Records from a collection:

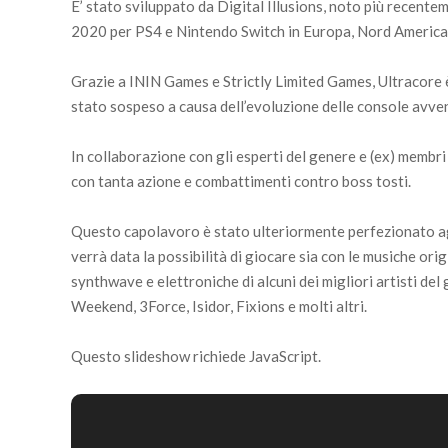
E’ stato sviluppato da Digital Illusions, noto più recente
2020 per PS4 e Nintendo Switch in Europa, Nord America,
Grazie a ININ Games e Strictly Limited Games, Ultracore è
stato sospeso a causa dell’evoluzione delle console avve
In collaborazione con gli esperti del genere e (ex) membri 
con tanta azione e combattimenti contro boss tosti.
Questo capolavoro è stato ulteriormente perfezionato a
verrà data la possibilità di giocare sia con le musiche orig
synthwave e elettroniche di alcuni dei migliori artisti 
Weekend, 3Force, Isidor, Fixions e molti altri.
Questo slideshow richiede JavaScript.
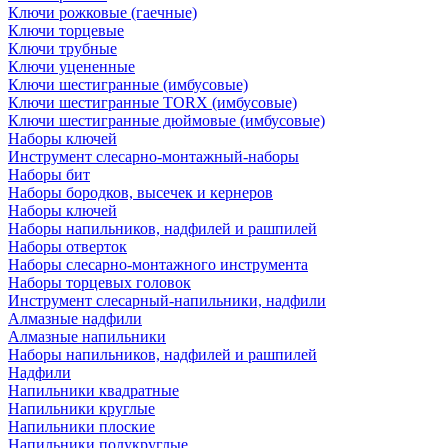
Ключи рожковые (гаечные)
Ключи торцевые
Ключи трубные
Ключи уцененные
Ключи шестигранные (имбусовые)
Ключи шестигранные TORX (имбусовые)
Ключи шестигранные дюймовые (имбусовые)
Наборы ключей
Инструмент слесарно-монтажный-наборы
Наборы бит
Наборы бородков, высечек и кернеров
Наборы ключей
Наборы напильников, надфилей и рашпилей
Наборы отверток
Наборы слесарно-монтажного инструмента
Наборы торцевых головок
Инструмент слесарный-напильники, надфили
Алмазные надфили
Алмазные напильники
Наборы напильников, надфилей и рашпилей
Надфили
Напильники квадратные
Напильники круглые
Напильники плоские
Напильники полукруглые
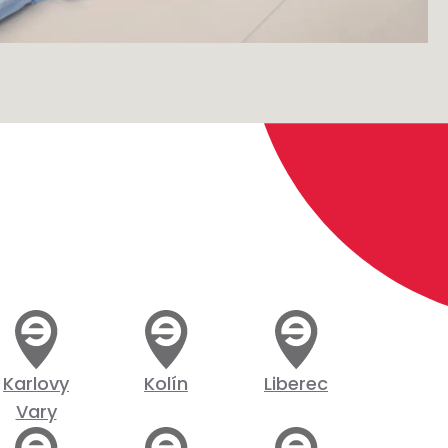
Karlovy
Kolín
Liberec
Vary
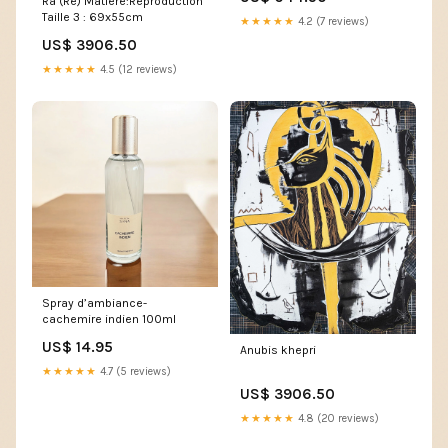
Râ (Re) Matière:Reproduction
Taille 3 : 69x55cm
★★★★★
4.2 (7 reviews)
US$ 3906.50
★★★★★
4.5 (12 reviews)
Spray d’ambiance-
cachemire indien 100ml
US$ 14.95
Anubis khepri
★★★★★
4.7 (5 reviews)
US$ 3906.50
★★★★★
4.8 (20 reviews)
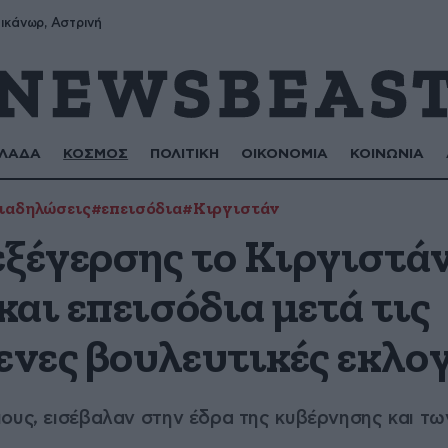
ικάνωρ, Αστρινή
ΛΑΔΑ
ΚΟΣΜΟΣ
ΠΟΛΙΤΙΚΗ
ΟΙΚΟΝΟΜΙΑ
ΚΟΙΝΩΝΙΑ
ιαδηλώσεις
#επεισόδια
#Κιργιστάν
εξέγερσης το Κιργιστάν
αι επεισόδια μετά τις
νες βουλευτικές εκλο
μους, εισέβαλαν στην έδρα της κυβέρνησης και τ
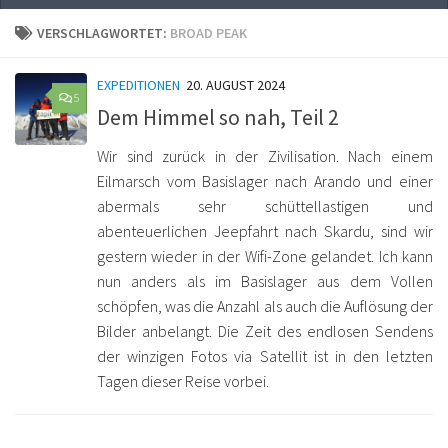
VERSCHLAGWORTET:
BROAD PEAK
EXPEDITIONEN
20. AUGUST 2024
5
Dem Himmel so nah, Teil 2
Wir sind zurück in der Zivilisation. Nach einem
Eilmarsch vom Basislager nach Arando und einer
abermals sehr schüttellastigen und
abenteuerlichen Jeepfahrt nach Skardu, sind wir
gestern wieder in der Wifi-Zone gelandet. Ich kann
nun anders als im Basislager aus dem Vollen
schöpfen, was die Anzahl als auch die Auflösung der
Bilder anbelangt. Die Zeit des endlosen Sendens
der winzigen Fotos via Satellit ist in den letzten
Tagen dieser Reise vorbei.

What the exercise asks:
Looking over the records, find each line with the word "Ключи" and copy it.

Response for this exercise:
Ключи рожковые (гаечные)
Ключи торцевые
Ключи трубные
Ключи уцененные
Ключи шестигранные (имбусовые)
Ключи шестигранные TORX (имбусовые)
Ключи шестигранные дюймовые (имбусовые)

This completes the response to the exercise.